Americanah, the new novel by Chimamanda Ngozi Adichie is very good. I have a long list of Nigerian fiction on my to-read list, but Americanah got bumped to the top because it seemed like the perfect transition from Princeton to Nigeria: I heard Chimamanda speak in Princeton – where she, like Ifemelu, the main character, lived for a year on a fellowship – a month or so ago. Americanah starts with Ifemelu taking NJ Transit from Princeton to Trenton to get her hair braided, because Princeton is the sort of place with an “ice cream shop that had fifty different flavors including red pepper” but no one to braid black hair. Following her TED Talk advice, Americanah crams in many narratives. It’s set in Lagos and London, Brooklyn and Baltimore, New Haven and Philly, and it’s about migration from Lagos to America, from Lagos to London, and from everywhere back to Nigeria. One character, in London:

His eyes would follow them, with a lost longing, and he would think: You can work, you are legal, you are visible, and you don’t even know how fortunate you are.

It’s about dating across race, wealth, and cultures; academics and intellectuals and the many people who are only one or the other, not both; the London black market of arranged sham marriages and faked ID documents; accents real and faked; sex work; the constant burdens and exploitation and desperation of the undocumented; Barack Obama; the hope and opportunity that can come with an approved visa application; and hair. Lots of hair.

There are Americans who deny that racism is still a problem. Wealthy folks who, learning Ifemelu is from Nigeria, try to connect by mentioning their latest trip to Tanzania, their opinion of Ethiopian beauty, the charity they support in Malawi. Ifemelu thinks:

There was a certain luxury to charity that she could not identify with and did not have…. Ifemelu wanted, suddenly and desperately, to be from the country of people who gave and not those who received, to be one of those who had and could therefore bask in the grace of having given, to be among those who could afford copious pithy and empathy.
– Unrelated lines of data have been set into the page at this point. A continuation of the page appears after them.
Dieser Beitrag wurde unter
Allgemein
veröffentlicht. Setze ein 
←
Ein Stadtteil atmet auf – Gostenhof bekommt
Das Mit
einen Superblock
Another character is at a London dinner party, thinking:

Alexa, and the other guests, and perhaps even Georgina, all understood the fleeing from war, form the kind of poverty that crushed human souls, but they would not understand the need to escape form the oppressive lethargy of choicelessness. They would not understand why people like him, who were raised well fed and watered but mired in dissatisfaction, conditioned from birth to look towards somewhere else, eternally convinced that real lives happened in that somewhere else, were now resolved to do dangerous things, illegal things, so as to leave, none of them starving, or raped, or from burned villages, but merely hungry for choice and certainty.

Ifemelu is, for a while, a blogger who writes “Raceteenth or Various Observations About American Blacks (Those Formerly Known as Negroes) by a Non-American Black” which gives Adichie a venue to make observations, often hilarious and/or impolite. One post starts:

Dear Non-American Black, when you make the choice to come to America, you become black. Stop arguing. Stop saying I’m Jamaican or I’m Ghanaian. America doesn’t care. So what if you weren’t “black” in your country? You’re in America now….

Americanah never dwells on a single theme until it becomes tiresome The major characters are sympathetic but flawed, and the observations are constantly insightful – I wanted to quote much more here. So, highly recommended.